Exercise requirements => Using the entries that follow, transcribe only the lines from the line with "Во сюжет! А" to the line with "preço da máquina de fio de cobre da Shuliy é", both included, exactly as they stand and without pictures.

Available records =>
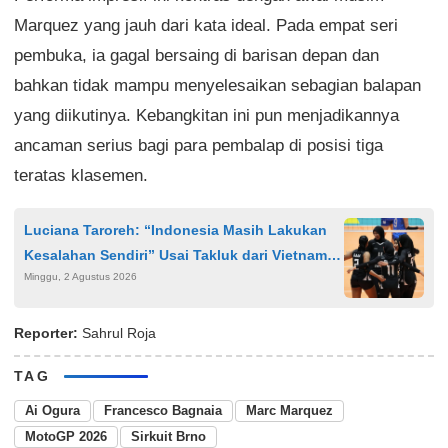
Marquez yang jauh dari kata ideal. Pada empat seri
pembuka, ia gagal bersaing di barisan depan dan
bahkan tidak mampu menyelesaikan sebagian balapan
yang diikutinya. Kebangkitan ini pun menjadikannya
ancaman serius bagi para pembalap di posisi tiga
teratas klasemen.
Luciana Taroreh: “Indonesia Masih Lakukan
Kesalahan Sendiri” Usai Takluk dari Vietnam di
Minggu, 2 Agustus 2026
SEA V Cup 2026
Reporter:
Sahrul Roja
TAG
Ai Ogura
Francesco Bagnaia
Marc Marquez
MotoGP 2026
Sirkuit Brno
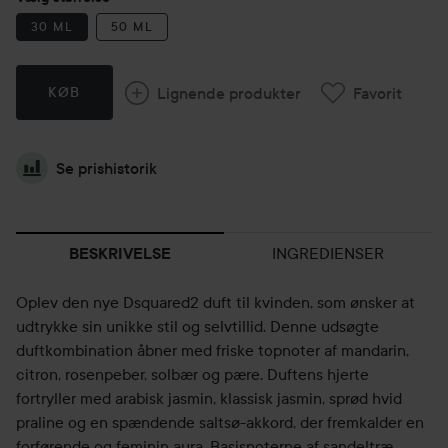
30 ML
50 ML
Lignende produkter
Favorit
KØB
Se prishistorik
INGREDIENSER
BESKRIVELSE
Oplev den nye Dsquared2 duft til kvinden, som ønsker at
udtrykke sin unikke stil og selvtillid. Denne udsøgte
duftkombination åbner med friske topnoter af mandarin,
citron, rosenpeber, solbær og pære. Duftens hjerte
fortryller med arabisk jasmin, klassisk jasmin, sprød hvid
praline og en spændende saltsø-akkord, der fremkalder en
forførende og feminin aura. Basisnoterne af sandeltræ,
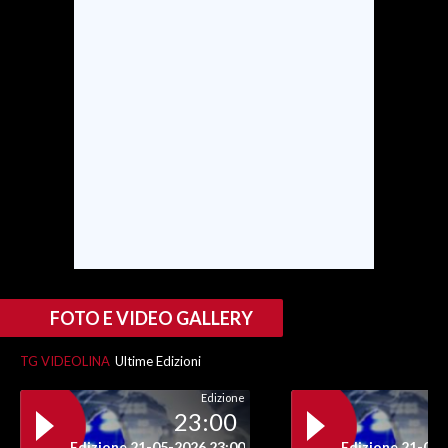
SPETTACOLI
GOSSIP
SALUTE
SARDEGNA TURISMO
SARDI NEL MONDO
NOTIZIE
EVENTI
FOTO E VIDEO GALLERY
#CARAUNIONE
TG VIDEOLINA
Ultime Edizioni
3 MINUTI CON
Edizione
23:00
INSULARITÀ
Edizione 21-05-2026 23:00
Edizione 21-05-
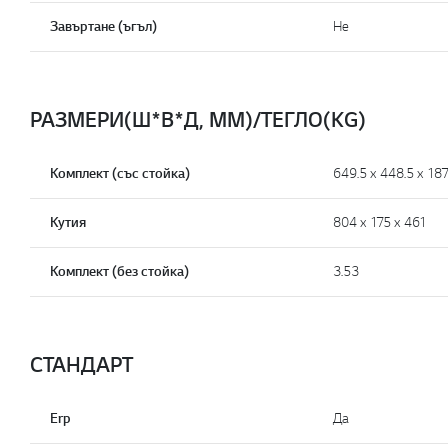
Завъртане (ъгъл)
He
РАЗМЕРИ(Ш*B*Д, MM)/ТЕГЛО(KG)
Комплект (със стойка)
649.5 x 448.5 x 187
Кутия
804 x 175 x 461
Комплект (без стойка)
3.53
СТАНДАРТ
Erp
Да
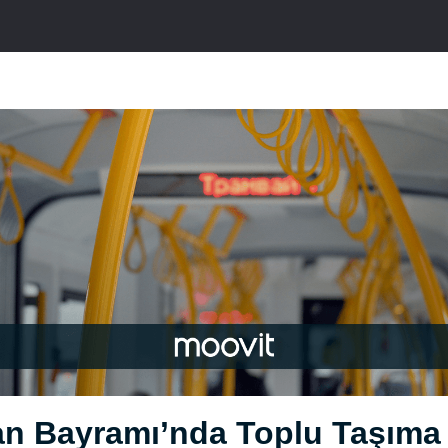
n Bayramı’nda Toplu Taşıma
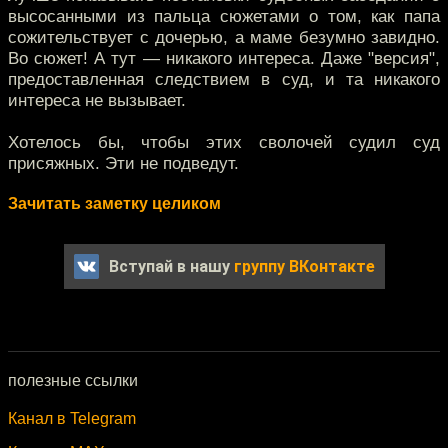
высосанными из пальца сюжетами о том, как папа
сожительствует с дочерью, а маме безумно завидно.
Во сюжет! А тут — никакого интереса. Даже "версия",
предоставленная следствием в суд, и та никакого
интереса не вызывает.
Хотелось бы, чтобы этих сволочей судил суд
присяжных. Эти не подведут.
Зачитать заметку целиком
Вступай в нашу
группу ВКонтакте
полезные ссылки
Канал в Telegram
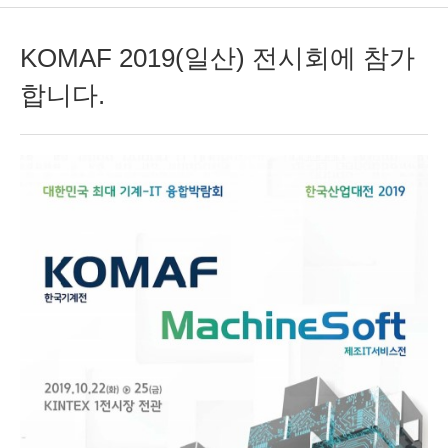
KOMAF 2019(일산) 전시회에 참가
합니다.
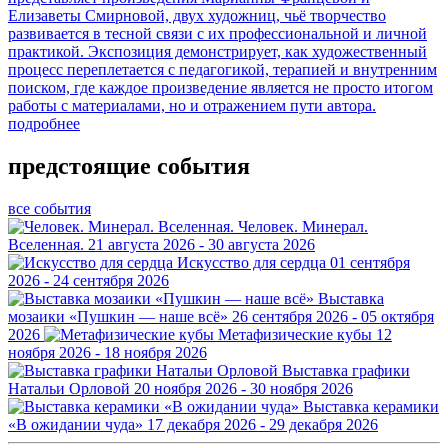
Елизаветы Смирновой, двух художниц, чьё творчество
развивается в тесной связи с их профессиональной и личной
практикой. Экспозиция демонстрирует, как художественный
процесс переплетается с педагогикой, терапией и внутренним
поиском, где каждое произведение является не просто итогом
работы с материалами, но и отражением пути автора.
подробнее
предстоящие события
все события
Человек. Минерал.
Вселенная.
21 августа 2026 - 30 августа 2026
Искусство для сердца
01 сентября
2026 - 24 сентября 2026
Выставка
мозаики «Пушкин — наше всё»
26 сентября 2026 - 05 октября
2026
Метафизические кубы
12
ноября 2026 - 18 ноября 2026
Выставка графики
Натальи Орловой
20 ноября 2026 - 30 ноября 2026
Выставка керамики
«В ожидании чуда»
17 декабря 2026 - 29 декабря 2026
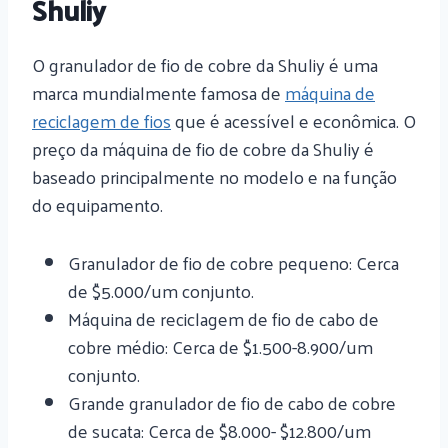
Shuliy
O granulador de fio de cobre da Shuliy é uma
marca mundialmente famosa de
máquina de
reciclagem de fios
que é acessível e econômica. O
preço da máquina de fio de cobre da Shuliy é
baseado principalmente no modelo e na função
do equipamento.
Granulador de fio de cobre pequeno: Cerca
de $5.000/um conjunto.
Máquina de reciclagem de fio de cabo de
cobre médio: Cerca de $1.500-8.900/um
conjunto.
Grande granulador de fio de cabo de cobre
de sucata: Cerca de $8.000- $12.800/um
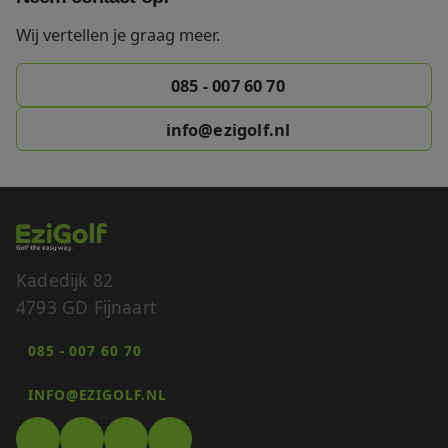
Wij vertellen je graag meer.
085 - 007 60 70
info@ezigolf.nl
Kadedijk 82
4793 GD Fijnaart
085 - 007 60 70
INFO@EZIGOLF.NL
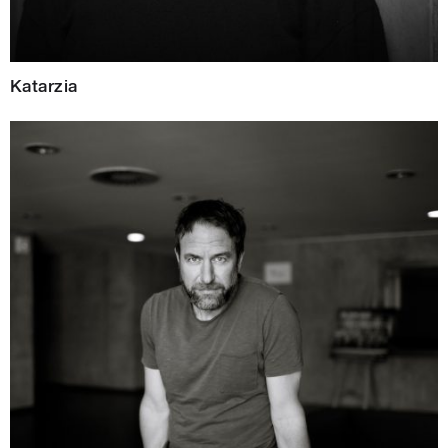
Katarzia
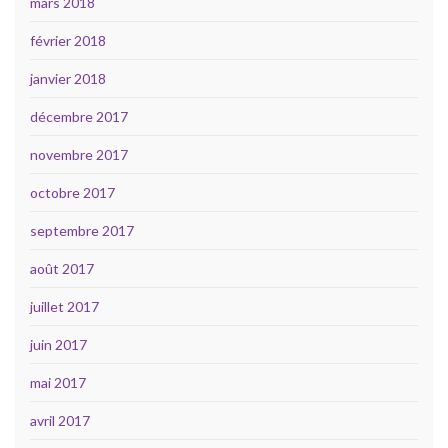
mars 2018
février 2018
janvier 2018
décembre 2017
novembre 2017
octobre 2017
septembre 2017
août 2017
juillet 2017
juin 2017
mai 2017
avril 2017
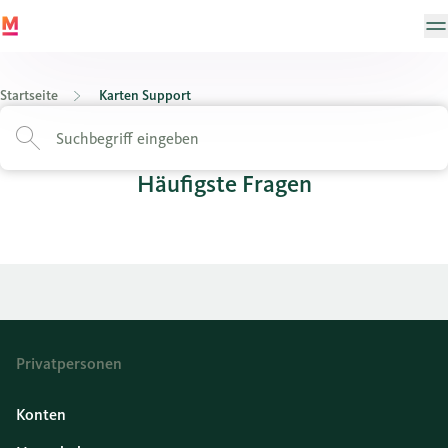
Startseite
Karten Support
Häufigste Fragen
Privatpersonen
Konten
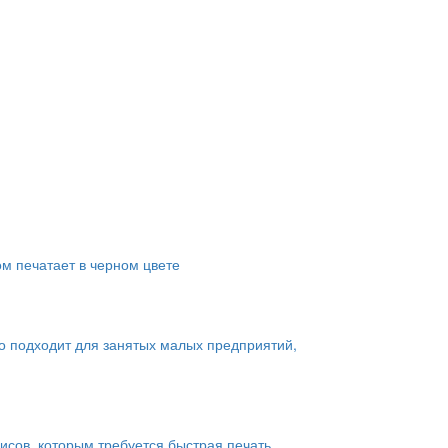
ом печатает в черном цвете
о подходит для занятых малых предприятий,
сов, которым требуется быстрая печать.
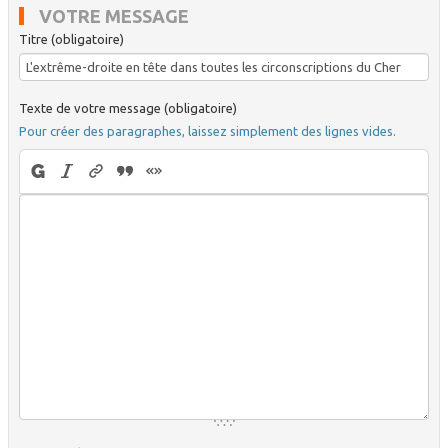
VOTRE MESSAGE
Titre (obligatoire)
Texte de votre message (obligatoire)
Pour créer des paragraphes, laissez simplement des lignes vides.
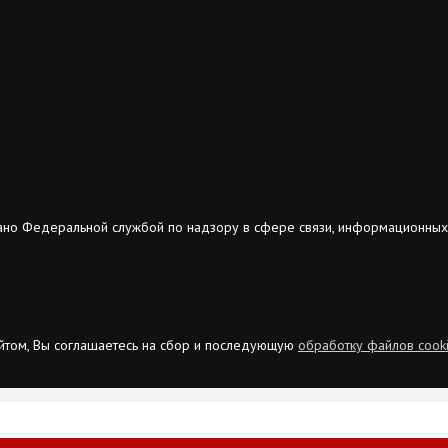
ано Федеральной службой по надзору в сфере связи, информационных
сайтом, Вы соглашаетесь на сбор и последующую
обработку файлов cook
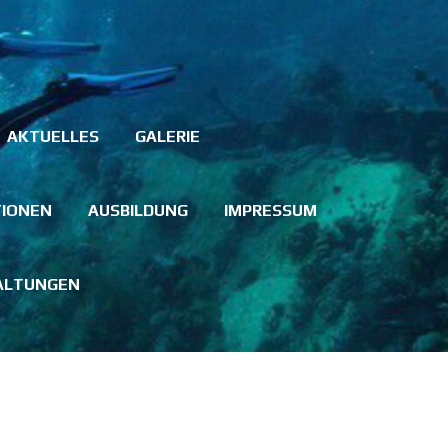
AKTUELLES
GALERIE
TIONEN
AUSBILDUNG
IMPRESSUM
ALTUNGEN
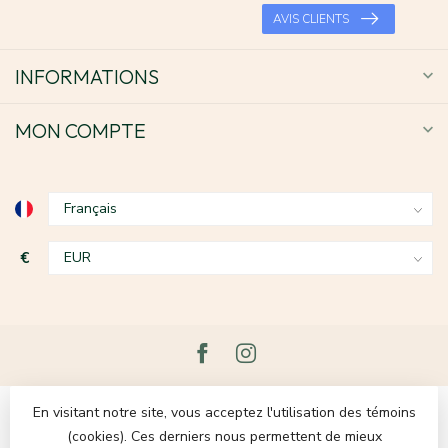
AVIS CLIENTS
INFORMATIONS
MON COMPTE
€
En visitant notre site, vous acceptez l'utilisation des témoins
(cookies). Ces derniers nous permettent de mieux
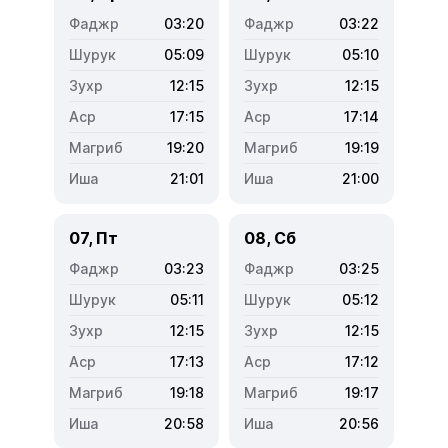
03:20
03:22
05:09
05:10
12:15
12:15
17:15
17:14
19:20
19:19
21:01
21:00
07, Пт
08, Сб
03:23
03:25
05:11
05:12
12:15
12:15
17:13
17:12
19:18
19:17
20:58
20:56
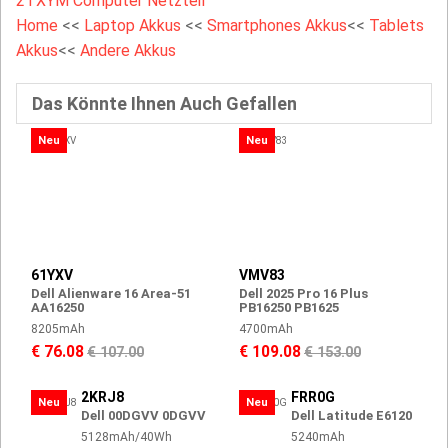
2TXYM Computer Netzteil
Home
<<
Laptop Akkus
<<
Smartphones Akkus
<<
Tablets
Akkus
<<
Andere Akkus
Das Könnte Ihnen Auch Gefallen
Neu
Neu
61YXV
VMV83
Dell Alienware 16 Area-51
Dell 2025 Pro 16 Plus
AA16250
PB16250 PB1625
8205mAh
4700mAh
€ 76.08
€ 109.08
€ 107.00
€ 153.00
2KRJ8
FRR0G
Neu
Neu
Dell 00DGVV 0DGVV
Dell Latitude E6120
5128mAh/40Wh
5240mAh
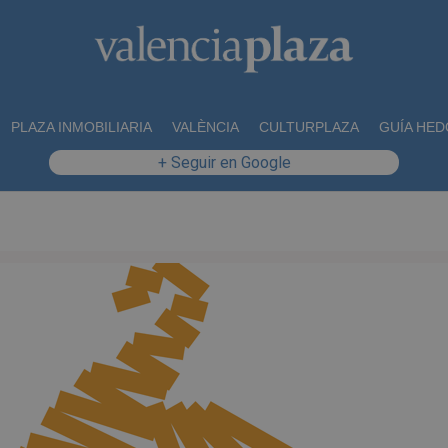
PLAZA INMOBILIARIA
VALÈNCIA
CULTURPLAZA
GUÍA HED
+ Seguir en Google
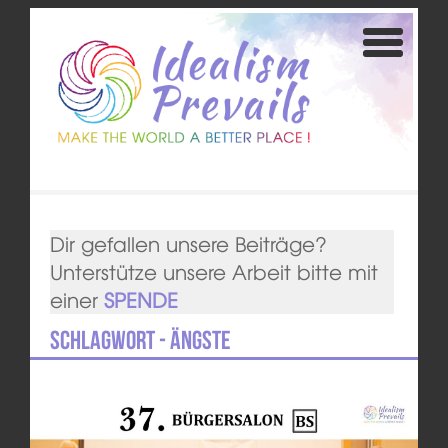
Dir gefallen unsere Beiträge?
Unterstütze unsere Arbeit bitte mit
einer
SPENDE
Schlagwort - Ängste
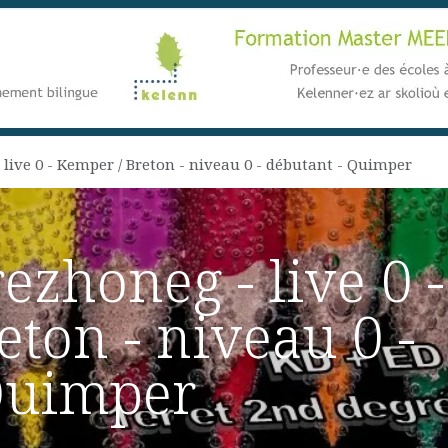
live 0 - Kemper / Breton - niveau 0 - débutant - Quimper
zhoneg - live 0 -
ton - niveau 0 -
Quimper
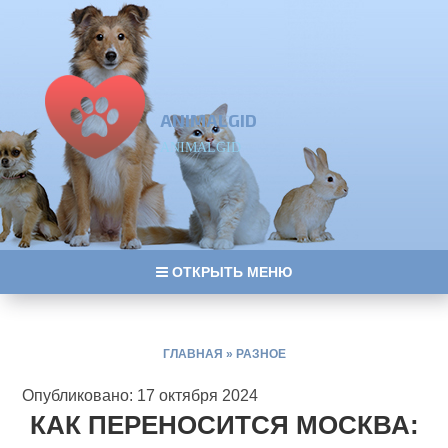
ANIMALGID
ANIMALGID
ОТКРЫТЬ МЕНЮ
ГЛАВНАЯ
»
РАЗНОЕ
Опубликовано: 17 октября 2024
КАК ПЕРЕНОСИТСЯ МОСКВА:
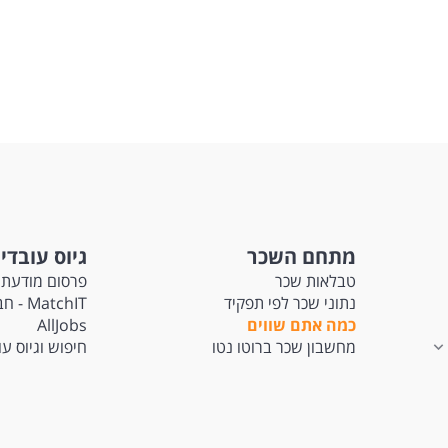
שות:
 צורך בניסיון מתאים לגברים ונשים כאחד ודוברי שפות פורטוגזית ספרדית-יתרון
עדת לנשים ולגברים כאחד.
 משרות ומידע על Jobs.ai >
מתחם השכר
גיוס עובדי
טבלאות שכר
פרסום מודעת 
נתוני שכר לפי תפקיד
tchIT
כמה אתם שווים
AllJobs
מחשבון שכר ברוטו נטו
חיפוש וגיוס ע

Result of this exercise =>
Во сюжет! А тут — никакого интереса. Даже "версия",
предоставленная следствием в суд, и та никакого
интереса не вызывает.
Хотелось бы, чтобы этих сволочей судил суд
присяжных. Эти не подведут.
Зачитать заметку целиком
Вступай в нашу
группу ВКонтакте
полезные ссылки
Канал в Telegram
KOMAF 2019(일산) 전시회에 참가
합니다.
Елизаветы Смирновой, двух художниц, чьё творчество
развивается в тесной связи с их профессиональной и личной
практикой. Экспозиция демонстрирует, как художественный
процесс переплетается с педагогикой, терапией и внутренним
поиском, где каждое произведение является не просто итогом
работы с материалами, но и отражением пути автора.
подробнее
предстоящие события
все события
Человек. Минерал.
Вселенная.
21 августа 2026 - 30 августа 2026
Искусство для сердца
01 сентября
2026 - 24 сентября 2026
Выставка
мозаики «Пушкин — наше всё»
26 сентября 2026 - 05 октября
2026
Метафизические кубы
12
ноября 2026 - 18 ноября 2026
Выставка графики
Натальи Орловой
20 ноября 2026 - 30 ноября 2026
Выставка керамики
«В ожидании чуда»
17 декабря 2026 - 29 декабря 2026
Shuliy
O granulador de fio de cobre da Shuliy é uma
marca mundialmente famosa de
máquina de
reciclagem de fios
que é acessível e econômica. O
preço da máquina de fio de cobre da Shuliy é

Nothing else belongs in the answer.